To judge by his most recent films, productive Korean auteur Hong Sang-soo is shifting (ever so slightly) away from male characters who are falling apart towards women who are relatively intact. In Claire's Camera, one of three Hong features that premiered in 2017, he also plays with time (a fractured narrative) and language (characters speak Korean, French, and English).

Isabelle Huppert, in her second go-round with the filmmaker, plays a music teacher visiting Cannes during the film festival. At different times, Claire bonds with So (Jin-young Jung), a director, and Manhee (Min-hee Kim), the sales rep with whom he had a one-night stand ("95% of my mistakes in life were because of alcohol," he laments). When the rep's boss, Yanghye (Mi-hee Chang), finds out, she fires Manhee for "dishonesty." Claire, who always has a Polaroid camera at her side, takes separate pictures of the three of them, explaining, "If I take a photo of you, you are not the same person anymore."

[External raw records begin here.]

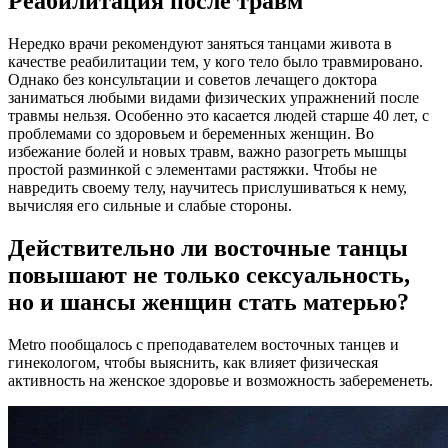
Реабилитация после травм
Нередко врачи рекомендуют заняться танцами живота в
качестве реабилитации тем, у кого тело было травмировано.
Однако без консультации и советов лечащего доктора
заниматься любыми видами физических упражнений после
травмы нельзя. Особенно это касается людей старше 40 лет, с
проблемами со здоровьем и беременных женщин. Во
избежание болей и новых травм, важно разогреть мышцы
простой разминкой с элементами растяжки. Чтобы не
навредить своему телу, научитесь прислушиваться к нему,
вычисляя его сильные и слабые стороны.
Действительно ли восточные танцы
повышают не только сексуальность,
но и шансы женщин стать матерью?
Metro пообщалось с преподавателем восточных танцев и
гинекологом, чтобы выяснить, как влияет физическая
активность на женское здоровье и возможность забеременеть.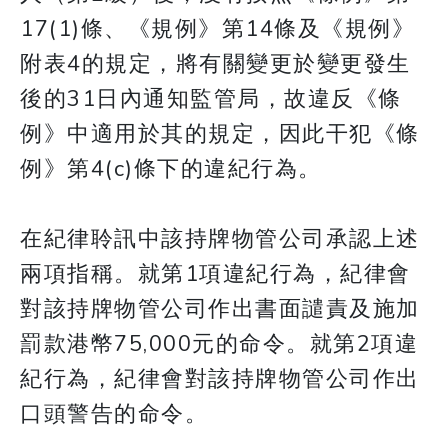
17(1)條、《規例》第14條及《規例》
附表4的規定，將有關變更於變更發生
後的31日內通知監管局，故違反《條
例》中適用於其的規定，因此干犯《條
例》第4(c)條下的違紀行為。
在紀律聆訊中該持牌物管公司承認上述
兩項指稱。就第1項違紀行為，紀律會
對該持牌物管公司作出書面譴責及施加
罰款港幣75,000元的命令。就第2項違
紀行為，紀律會對該持牌物管公司作出
口頭警告的命令。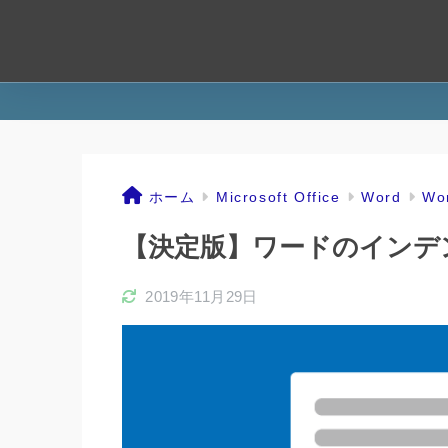
ホーム
Microsoft Office
Word
W
【決定版】ワードのインデ
2019年11月29日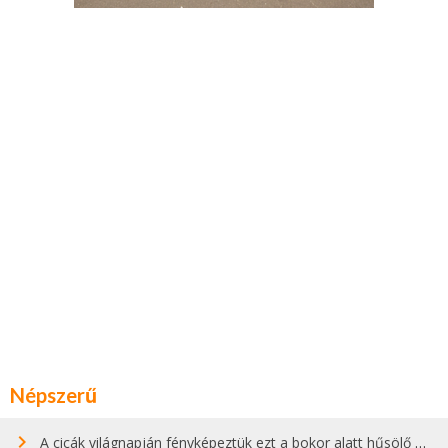
Népszerű
A cicák világnapján fényképeztük ezt a bokor alatt hűsölő cicát Kisorosziban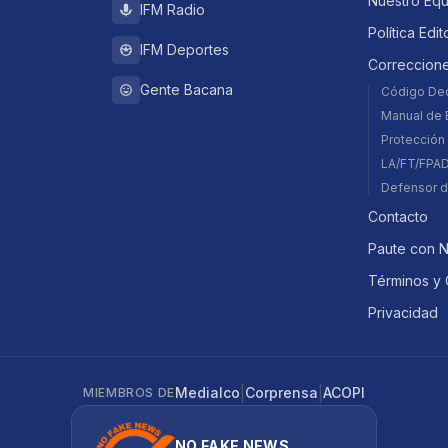
Nuestro Eq
IFM Radio
Política Edit
IFM Deportes
Correccion
Gente Bacana
Código De
Manual de E
Protección 
LA/FT/FPA
Defensor d
Contacto
Paute con 
Términos y 
Privacidad
|
|
Medialco
Corprensa
ACOPI
MIEMBROS DE
NO FAKE NEWS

Though Huppert's billing is sure to garner the most attention, the film belongs to Kim as much as Hong's On the Beach at Night Alone. If her English seems charmingly shaky at first, she grows in fluency by the end of this brief, but perfectly formed picture (Hong shot it in 2016 while Huppert was in Cannes promoting Elle). By the end, Claire's camera really has changed her life.